→ **WORK REQUEST**:
Identify all lines of the data containing the string "target" and copy them.

→ **AVAILABLE DATA**:
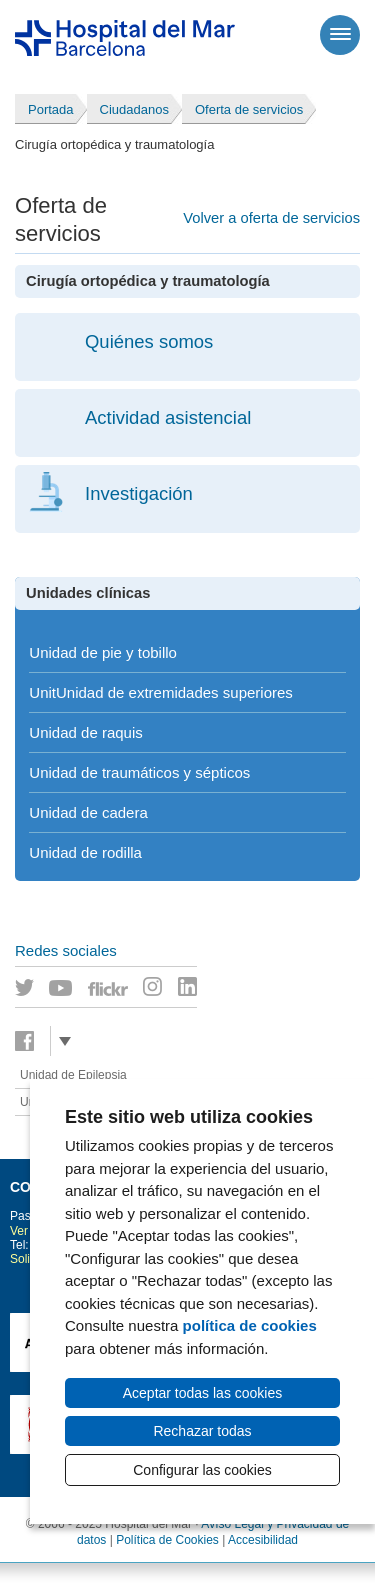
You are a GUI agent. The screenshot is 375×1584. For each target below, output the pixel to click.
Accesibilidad (263, 1540)
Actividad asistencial (168, 417)
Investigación (139, 493)
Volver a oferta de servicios (271, 218)
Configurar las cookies (202, 1470)
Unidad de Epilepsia (73, 1075)
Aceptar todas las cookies (203, 1393)
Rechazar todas (202, 1431)
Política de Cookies (167, 1540)
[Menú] (340, 35)
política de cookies (250, 1325)
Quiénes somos (149, 341)
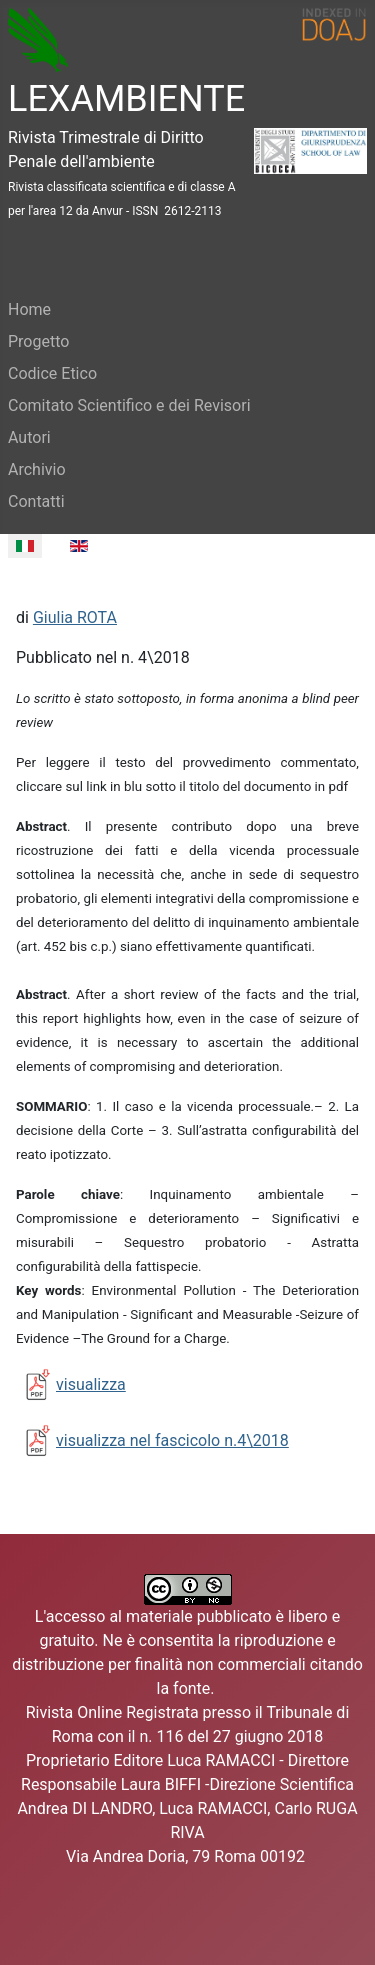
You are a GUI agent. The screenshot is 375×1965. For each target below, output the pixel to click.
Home (29, 309)
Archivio (37, 469)
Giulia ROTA (75, 617)
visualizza (91, 1384)
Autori (29, 437)
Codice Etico (52, 373)
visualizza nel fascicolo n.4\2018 (172, 1440)
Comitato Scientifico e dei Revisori (129, 405)
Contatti (36, 501)
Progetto (38, 341)
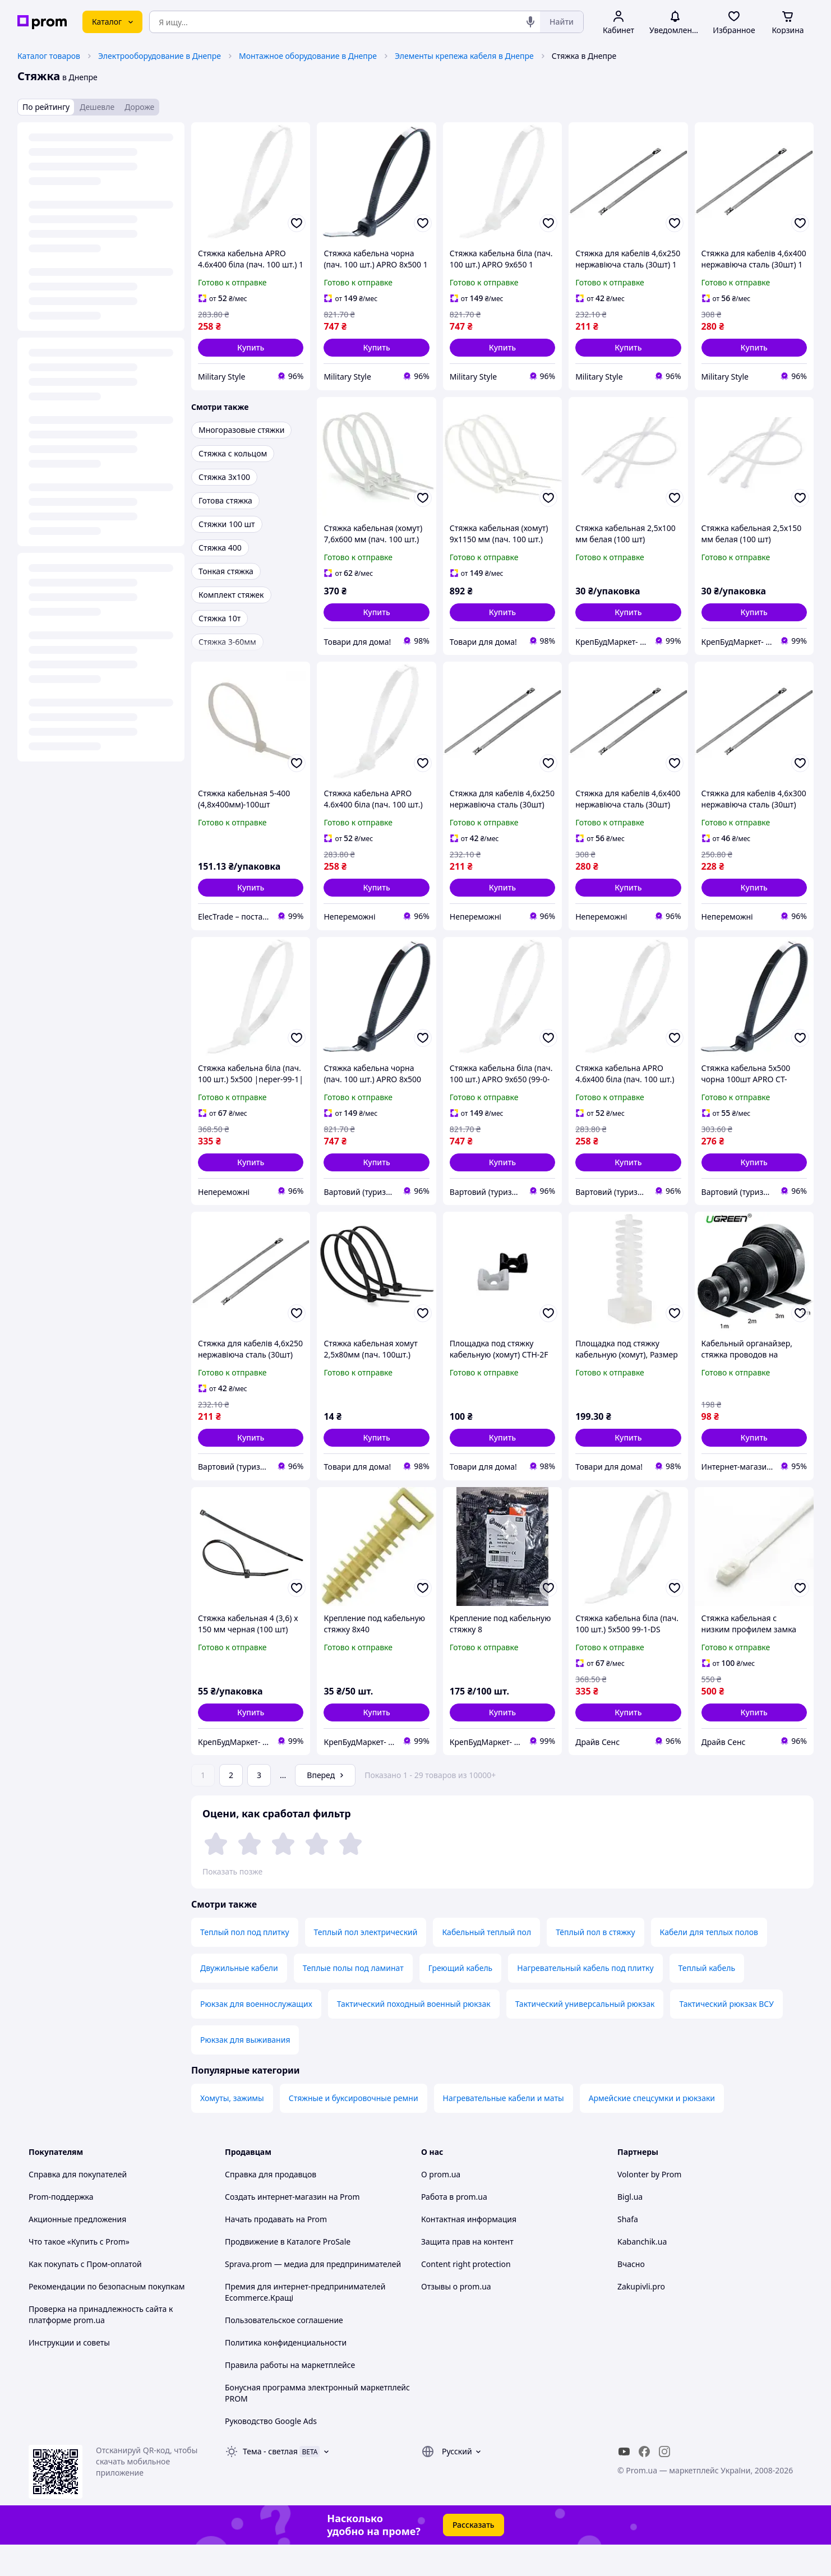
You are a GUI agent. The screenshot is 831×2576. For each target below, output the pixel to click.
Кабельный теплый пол (486, 1963)
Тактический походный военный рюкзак (414, 2035)
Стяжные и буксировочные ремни (353, 2129)
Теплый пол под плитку (244, 1963)
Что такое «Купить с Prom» (79, 2273)
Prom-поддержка (61, 2228)
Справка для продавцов (270, 2205)
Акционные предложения (77, 2250)
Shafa (627, 2250)
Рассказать (474, 2556)
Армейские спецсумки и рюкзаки (652, 2129)
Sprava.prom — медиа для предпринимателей (313, 2295)
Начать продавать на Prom (276, 2250)
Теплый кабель (706, 1999)
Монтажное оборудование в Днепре (308, 55)
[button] (250, 348)
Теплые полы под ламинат (353, 1999)
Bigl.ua (630, 2228)
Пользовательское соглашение (284, 2351)
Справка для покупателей (78, 2205)
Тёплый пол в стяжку (595, 1963)
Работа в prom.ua (454, 2228)
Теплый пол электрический (366, 1963)
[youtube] (624, 2483)
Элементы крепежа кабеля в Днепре (464, 55)
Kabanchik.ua (642, 2273)
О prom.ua (440, 2205)
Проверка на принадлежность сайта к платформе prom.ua (101, 2346)
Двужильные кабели (239, 1999)
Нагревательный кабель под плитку (585, 1999)
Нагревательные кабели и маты (503, 2129)
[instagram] (664, 2483)
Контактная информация (468, 2250)
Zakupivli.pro (641, 2317)
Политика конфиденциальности (286, 2374)
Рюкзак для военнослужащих (256, 2035)
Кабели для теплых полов (709, 1963)
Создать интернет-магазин (275, 2228)
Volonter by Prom (649, 2205)
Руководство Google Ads (271, 2452)
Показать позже (232, 1871)
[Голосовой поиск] (530, 22)
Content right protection (466, 2295)
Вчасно (631, 2295)
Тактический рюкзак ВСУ (726, 2035)
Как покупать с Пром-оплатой (85, 2295)
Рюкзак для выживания (245, 2071)
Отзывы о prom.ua (456, 2317)
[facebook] (644, 2483)
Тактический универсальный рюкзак (585, 2035)
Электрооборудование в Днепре (159, 55)
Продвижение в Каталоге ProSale (287, 2273)
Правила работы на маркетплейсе (290, 2396)
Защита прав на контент (467, 2273)
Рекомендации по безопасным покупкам (106, 2317)
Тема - (270, 2482)
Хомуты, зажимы (232, 2129)
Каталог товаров (48, 55)
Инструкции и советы (69, 2374)
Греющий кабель (460, 1999)
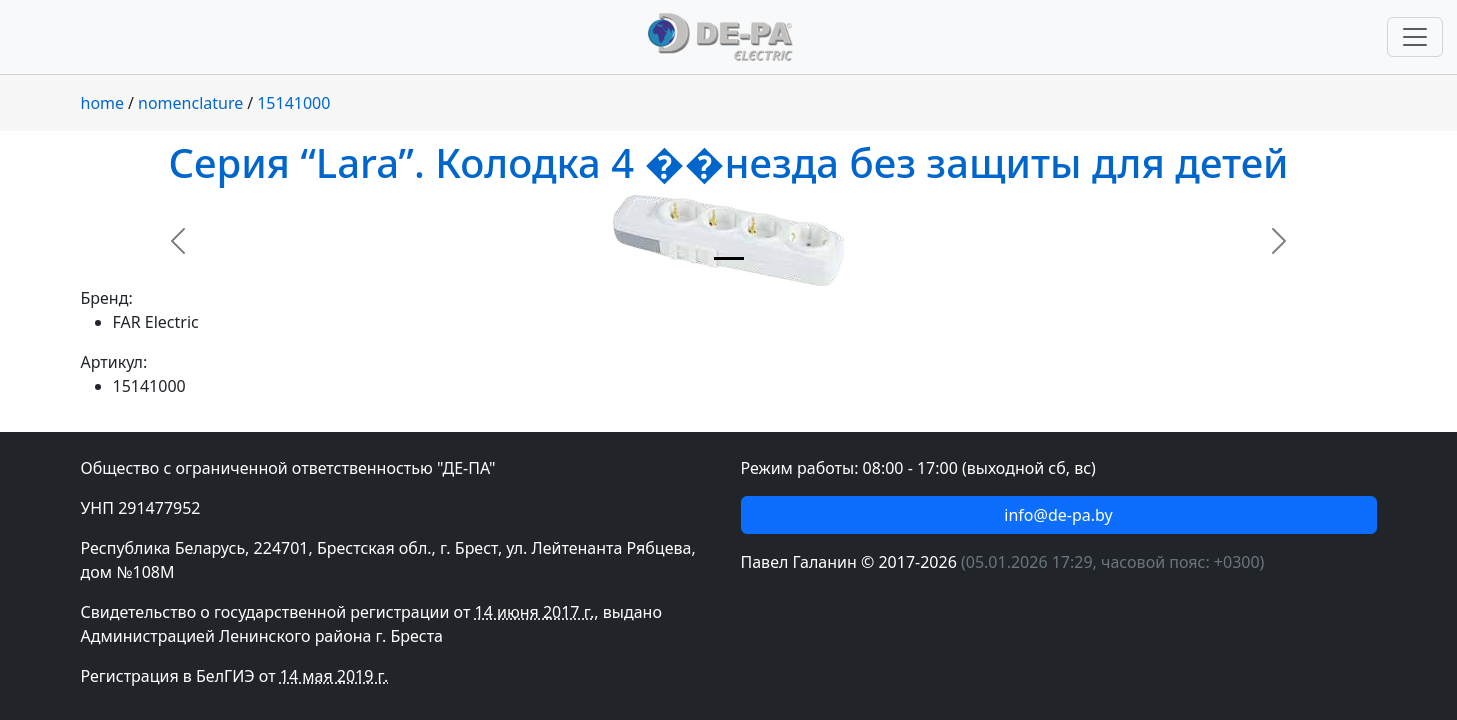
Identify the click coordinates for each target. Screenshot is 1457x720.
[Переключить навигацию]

→ **YOUR SOLUTION**:
You are a GUI agent. The screenshot is 375×1584. For each target below, output the pixel to click.
You are a GUI agent. The screenshot is 375×1965. For each target below, output the pixel to click.
You are a GUI agent. The screenshot is 831×2576. For each target below, output the pixel to click.
Identify the click coordinates for each target. Screenshot is 1457x720.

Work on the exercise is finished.